10-Month SMA Timing Model, Backtest Video
The 10-month SMA timing model makes one decision per month. That simplicity is the entire point. This backtest asks the only question that matters. Does the drawdown control earn its keep when you pay for it in lag and whipsaw?
At month-end, the rule asks a single question about trend persistence and flips exposure in or out. That simplicity is the appeal. It is also the failure mode. A slow filter can reduce exposure during prolonged selloffs, but it can also re-enter late after sharp bottoms and get chopped up when price ranges around the moving average.
This video backtests the full rule set on SPY under explicit timing and assumptions, then reads the scorecard in a fixed order. Exposure and trading behavior come first, risk comes next, payoff comes last. Then we walk the equity curve so you can see the exact regimes where the model protects you, and the exact regimes where it taxes you for that protection.
Why the 10-Month SMA Timing Model gets attention
The 10-month SMA timing model sits near the center of risk-reduction timing research because it reduces the idea to one transparent, auditable decision rule. It was popularized by Mebane Faber and is widely cited because it is simple enough to implement, benchmark, and stress-test without a large parameter stack.
The core hypothesis is simple. Trend persistence exists, and large drawdowns often unfold over many months rather than days. A monthly filter tries to exit only after deterioration is sustained and re-enter only after recovery is sustained. If that premise holds, the expected benefit is primarily drawdown and volatility control, not a guaranteed improvement in terminal return.
Skeptics focus on the failure modes that the rule cannot avoid. A monthly SMA filter can lag at turning points, and it can whipsaw in sideways markets when price repeatedly crosses the trend line. That is why this episode treats the model as an exposure overlay and evaluates it as a trade-off across regimes, not as a story about forecasting.
What the video delivers
- The full strategy spec. Every input, condition, and decision rule is stated explicitly.
- Signal and execution timing. Signal evaluation and trade execution are specified so the backtest is reproducible.
- Implementation-grade clarity. Definitions and rules are stated explicitly to reduce ambiguity.
- A transparent benchmark. The benchmark is run under the same assumptions for a clean comparison.
- On-screen backtest settings. Timeframe, costs, cash treatment, and exclusions are stated in the video.
- A head-to-head scorecard with a fixed order. Exposure first, risk second, payoff last.
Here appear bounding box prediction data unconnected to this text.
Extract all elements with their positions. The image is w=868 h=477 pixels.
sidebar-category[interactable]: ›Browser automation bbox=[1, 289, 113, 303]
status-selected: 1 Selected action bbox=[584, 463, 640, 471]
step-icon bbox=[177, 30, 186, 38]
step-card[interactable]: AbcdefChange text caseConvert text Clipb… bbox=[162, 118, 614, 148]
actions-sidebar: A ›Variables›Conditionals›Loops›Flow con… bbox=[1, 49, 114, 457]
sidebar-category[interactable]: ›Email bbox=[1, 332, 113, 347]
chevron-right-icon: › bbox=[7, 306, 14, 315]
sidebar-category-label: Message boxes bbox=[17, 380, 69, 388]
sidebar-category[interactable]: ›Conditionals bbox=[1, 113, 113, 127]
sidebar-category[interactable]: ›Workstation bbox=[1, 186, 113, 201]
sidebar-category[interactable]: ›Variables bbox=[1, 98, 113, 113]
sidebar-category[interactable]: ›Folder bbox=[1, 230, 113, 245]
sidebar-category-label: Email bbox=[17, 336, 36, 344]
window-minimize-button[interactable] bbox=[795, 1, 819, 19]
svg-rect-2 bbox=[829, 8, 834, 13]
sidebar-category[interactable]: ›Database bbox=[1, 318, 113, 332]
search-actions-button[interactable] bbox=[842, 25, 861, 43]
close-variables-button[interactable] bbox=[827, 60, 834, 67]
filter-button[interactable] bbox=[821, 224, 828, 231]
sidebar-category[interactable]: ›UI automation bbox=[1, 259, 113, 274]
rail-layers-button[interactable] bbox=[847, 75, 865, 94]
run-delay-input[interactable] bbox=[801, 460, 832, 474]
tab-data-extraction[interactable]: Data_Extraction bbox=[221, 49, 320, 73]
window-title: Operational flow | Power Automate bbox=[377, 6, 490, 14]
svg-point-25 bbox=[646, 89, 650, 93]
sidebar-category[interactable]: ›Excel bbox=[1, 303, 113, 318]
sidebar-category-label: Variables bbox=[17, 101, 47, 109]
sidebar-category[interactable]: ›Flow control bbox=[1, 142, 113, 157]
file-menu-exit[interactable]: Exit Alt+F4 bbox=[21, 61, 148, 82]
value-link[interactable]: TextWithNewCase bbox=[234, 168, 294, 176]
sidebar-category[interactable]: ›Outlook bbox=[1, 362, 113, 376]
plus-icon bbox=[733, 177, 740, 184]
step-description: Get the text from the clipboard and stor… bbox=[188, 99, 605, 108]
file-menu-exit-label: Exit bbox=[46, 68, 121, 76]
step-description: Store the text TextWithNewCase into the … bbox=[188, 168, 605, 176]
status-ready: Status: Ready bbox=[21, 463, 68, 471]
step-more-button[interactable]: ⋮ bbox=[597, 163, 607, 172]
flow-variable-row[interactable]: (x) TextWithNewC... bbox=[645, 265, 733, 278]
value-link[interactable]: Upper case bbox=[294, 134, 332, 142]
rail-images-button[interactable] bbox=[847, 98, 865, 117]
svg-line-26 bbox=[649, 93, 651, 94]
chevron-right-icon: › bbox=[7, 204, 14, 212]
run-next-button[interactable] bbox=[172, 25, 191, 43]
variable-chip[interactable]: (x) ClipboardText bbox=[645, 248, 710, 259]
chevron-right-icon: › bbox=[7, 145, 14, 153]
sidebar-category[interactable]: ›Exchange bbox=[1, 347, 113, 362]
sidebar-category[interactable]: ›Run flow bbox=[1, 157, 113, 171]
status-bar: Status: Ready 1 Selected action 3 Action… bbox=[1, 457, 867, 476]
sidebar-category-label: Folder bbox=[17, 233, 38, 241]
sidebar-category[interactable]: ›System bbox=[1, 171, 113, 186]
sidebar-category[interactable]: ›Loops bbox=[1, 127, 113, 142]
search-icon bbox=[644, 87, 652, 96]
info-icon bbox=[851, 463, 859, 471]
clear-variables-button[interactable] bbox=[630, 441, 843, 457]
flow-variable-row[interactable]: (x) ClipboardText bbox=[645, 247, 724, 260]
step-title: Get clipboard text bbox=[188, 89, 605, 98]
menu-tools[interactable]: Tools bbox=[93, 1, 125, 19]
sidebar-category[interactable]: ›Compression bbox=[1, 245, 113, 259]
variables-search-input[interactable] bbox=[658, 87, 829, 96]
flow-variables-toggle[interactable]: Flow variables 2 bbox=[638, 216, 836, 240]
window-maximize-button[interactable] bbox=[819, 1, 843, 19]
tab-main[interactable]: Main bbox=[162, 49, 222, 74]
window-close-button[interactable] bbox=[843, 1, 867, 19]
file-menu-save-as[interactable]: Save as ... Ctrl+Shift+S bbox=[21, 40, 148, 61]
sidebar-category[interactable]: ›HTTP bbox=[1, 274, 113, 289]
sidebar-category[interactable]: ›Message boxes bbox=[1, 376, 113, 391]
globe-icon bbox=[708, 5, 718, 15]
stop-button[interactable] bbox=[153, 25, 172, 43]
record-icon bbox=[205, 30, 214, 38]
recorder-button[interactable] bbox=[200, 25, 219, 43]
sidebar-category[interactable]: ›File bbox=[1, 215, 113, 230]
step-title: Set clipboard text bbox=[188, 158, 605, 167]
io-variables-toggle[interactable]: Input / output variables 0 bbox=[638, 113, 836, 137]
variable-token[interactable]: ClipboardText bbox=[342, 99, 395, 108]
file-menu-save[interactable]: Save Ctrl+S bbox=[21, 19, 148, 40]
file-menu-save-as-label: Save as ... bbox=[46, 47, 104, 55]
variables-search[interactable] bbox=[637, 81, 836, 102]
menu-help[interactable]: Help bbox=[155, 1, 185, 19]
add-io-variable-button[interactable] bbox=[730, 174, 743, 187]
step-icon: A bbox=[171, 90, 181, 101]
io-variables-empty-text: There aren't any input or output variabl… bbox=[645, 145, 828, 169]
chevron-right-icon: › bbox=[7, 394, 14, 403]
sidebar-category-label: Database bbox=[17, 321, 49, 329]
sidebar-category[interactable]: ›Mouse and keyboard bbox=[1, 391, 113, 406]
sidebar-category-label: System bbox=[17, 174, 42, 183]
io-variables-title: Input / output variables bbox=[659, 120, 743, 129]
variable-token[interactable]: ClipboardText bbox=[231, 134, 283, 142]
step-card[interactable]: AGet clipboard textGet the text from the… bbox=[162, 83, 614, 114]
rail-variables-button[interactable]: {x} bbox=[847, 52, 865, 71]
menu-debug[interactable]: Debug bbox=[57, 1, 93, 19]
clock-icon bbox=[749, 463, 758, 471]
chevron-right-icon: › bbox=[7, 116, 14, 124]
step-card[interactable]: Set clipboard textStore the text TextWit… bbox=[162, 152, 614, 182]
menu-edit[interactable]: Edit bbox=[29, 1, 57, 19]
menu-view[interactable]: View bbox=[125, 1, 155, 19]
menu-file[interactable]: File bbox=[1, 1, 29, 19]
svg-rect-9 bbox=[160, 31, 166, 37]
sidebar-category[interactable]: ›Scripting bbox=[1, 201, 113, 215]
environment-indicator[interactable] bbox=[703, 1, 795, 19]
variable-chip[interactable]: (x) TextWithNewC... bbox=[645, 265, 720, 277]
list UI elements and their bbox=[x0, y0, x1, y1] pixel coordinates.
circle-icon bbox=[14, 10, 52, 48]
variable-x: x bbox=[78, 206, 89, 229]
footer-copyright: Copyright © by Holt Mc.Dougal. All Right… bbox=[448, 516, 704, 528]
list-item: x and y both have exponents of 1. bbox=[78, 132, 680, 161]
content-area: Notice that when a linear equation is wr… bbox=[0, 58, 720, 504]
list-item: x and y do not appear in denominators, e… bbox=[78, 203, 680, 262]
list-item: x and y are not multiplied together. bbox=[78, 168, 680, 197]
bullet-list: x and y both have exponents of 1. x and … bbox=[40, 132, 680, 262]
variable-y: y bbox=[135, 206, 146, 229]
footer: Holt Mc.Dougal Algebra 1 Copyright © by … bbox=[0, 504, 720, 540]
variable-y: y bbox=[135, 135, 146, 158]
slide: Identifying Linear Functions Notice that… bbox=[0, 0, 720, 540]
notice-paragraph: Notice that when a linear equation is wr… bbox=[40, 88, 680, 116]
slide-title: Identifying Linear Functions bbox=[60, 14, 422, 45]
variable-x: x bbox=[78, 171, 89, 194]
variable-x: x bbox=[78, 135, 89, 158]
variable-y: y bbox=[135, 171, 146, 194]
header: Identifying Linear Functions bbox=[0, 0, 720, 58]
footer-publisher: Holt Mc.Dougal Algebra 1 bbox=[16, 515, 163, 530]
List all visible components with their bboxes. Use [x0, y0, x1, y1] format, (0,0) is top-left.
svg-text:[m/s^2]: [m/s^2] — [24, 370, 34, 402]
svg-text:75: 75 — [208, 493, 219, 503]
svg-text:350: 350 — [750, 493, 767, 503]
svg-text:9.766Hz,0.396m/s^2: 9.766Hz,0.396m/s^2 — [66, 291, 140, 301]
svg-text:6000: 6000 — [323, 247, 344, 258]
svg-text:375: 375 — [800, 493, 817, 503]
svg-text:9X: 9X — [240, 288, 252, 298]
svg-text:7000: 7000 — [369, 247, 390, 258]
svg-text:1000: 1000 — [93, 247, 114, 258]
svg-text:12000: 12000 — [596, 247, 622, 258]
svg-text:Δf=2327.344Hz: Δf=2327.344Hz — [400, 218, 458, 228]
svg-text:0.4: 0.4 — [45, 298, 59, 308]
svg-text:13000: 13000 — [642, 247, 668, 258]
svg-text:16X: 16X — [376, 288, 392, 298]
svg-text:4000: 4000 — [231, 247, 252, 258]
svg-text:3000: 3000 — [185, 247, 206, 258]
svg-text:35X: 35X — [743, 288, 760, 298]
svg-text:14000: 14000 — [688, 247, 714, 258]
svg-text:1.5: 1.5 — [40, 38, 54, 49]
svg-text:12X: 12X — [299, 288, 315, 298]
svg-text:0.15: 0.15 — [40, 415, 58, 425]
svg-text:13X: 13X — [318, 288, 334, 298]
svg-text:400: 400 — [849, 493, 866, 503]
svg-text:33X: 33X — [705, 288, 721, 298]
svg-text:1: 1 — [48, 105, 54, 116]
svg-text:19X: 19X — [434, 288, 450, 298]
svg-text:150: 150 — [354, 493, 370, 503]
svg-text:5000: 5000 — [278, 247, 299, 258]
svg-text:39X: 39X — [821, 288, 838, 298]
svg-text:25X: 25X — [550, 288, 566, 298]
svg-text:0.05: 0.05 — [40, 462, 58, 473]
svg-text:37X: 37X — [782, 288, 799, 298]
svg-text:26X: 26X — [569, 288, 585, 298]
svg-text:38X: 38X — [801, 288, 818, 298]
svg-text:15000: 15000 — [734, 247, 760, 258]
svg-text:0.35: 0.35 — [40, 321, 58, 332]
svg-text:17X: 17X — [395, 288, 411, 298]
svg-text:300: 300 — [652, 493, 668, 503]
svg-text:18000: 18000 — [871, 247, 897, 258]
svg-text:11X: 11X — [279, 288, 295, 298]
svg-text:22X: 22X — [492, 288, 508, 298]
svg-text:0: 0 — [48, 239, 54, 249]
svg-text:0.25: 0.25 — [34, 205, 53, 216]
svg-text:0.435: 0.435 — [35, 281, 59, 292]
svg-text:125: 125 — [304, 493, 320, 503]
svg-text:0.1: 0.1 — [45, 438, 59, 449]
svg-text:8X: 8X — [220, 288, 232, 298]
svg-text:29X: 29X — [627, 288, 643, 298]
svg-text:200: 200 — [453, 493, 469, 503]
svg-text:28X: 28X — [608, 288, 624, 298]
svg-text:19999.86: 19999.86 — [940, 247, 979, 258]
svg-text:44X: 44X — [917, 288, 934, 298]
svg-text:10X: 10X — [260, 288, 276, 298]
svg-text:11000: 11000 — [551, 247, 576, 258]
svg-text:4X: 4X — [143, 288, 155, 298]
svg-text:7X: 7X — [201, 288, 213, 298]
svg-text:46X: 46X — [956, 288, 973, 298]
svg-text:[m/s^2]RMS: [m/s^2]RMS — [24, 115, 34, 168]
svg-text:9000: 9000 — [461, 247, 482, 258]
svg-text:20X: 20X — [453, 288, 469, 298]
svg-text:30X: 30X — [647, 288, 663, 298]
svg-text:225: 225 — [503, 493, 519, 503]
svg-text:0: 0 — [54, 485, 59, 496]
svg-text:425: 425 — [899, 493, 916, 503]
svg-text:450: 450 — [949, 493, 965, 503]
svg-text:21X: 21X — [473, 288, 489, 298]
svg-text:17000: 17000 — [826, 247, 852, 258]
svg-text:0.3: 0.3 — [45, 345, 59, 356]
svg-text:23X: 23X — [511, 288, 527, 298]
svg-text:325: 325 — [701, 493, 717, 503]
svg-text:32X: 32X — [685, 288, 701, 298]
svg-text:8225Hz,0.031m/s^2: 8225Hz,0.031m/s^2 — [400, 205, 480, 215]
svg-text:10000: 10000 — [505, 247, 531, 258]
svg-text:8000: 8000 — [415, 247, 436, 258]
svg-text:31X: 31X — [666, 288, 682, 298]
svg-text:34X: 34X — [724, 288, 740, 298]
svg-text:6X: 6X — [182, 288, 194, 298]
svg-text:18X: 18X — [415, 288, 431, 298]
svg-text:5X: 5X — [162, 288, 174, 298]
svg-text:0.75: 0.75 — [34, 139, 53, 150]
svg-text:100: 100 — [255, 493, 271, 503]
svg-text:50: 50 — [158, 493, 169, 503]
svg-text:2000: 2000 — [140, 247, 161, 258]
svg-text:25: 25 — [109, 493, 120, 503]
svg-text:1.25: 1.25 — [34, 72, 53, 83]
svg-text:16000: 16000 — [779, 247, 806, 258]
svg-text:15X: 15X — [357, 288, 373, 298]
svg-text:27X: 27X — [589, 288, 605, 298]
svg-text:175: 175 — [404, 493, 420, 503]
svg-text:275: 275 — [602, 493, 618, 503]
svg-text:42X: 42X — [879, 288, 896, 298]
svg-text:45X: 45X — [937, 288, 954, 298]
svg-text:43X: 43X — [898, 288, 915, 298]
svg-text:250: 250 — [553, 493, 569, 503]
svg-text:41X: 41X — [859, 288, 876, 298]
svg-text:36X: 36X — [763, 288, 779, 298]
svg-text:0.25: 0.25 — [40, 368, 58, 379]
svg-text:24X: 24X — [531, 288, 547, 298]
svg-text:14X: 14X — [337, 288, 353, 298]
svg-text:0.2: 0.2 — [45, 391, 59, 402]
- An equity-curve walkthrough that matches the scorecard. Narration ties the numbers to what actually happened across the backtest window.
- Regime-aware interpretation. The episode pressure-tests strategy behavior through distinct market conditions.
- Frictions treated as real. Time in market, trades per year, and costs are stated so you can judge whether it clears your trading constraints.
- A structured conclusion. Summarized as Benefit, Cost, Role so you can evaluate it quickly and consistently.
Head-to-head scorecard
Watch the video to see the full head-to-head scorecard unblurred. The values are blurred here on purpose because the scorecard is not meant to be skimmed in isolation. In the episode, we reveal it in a fixed order and tie the numbers to the equity curve so you can see exactly what drove each line.

Trading rules
This strategy is defined by a single state variable: whether SPY’s month-end close is above or below its 10-month simple moving average (SMA). Signals are evaluated and trades execute on the month-end close (trade-on-close; assumes a market-on-close order). Let “t” denote the month-end signal bar.

Chart labels, indicators and trading logic
Markers identify the bar where the event occurs. They are not plotted at the exact fill price.
- Red “staircase” line indicates the 10-month simple moving average.
- Blue dots indicate month-end price bars.
- Green up arrows indicate entry execution bars, filled at Close(t).
- Red down arrows indicate exit execution bars, filled at Close(t).
Entry
At Close(t) on the last trading day of the month, if the month-end close is strictly above the 10-month SMA, signal a buy on that bar and execute the trade at Close(t).
Exit
At Close(t) on the last trading day of the month, if the month-end close is strictly below the 10-month SMA, signal a sell on that bar and execute the trade at Close(t).
Equal case
If the month-end close equals the 10-month SMA, maintain the prior position.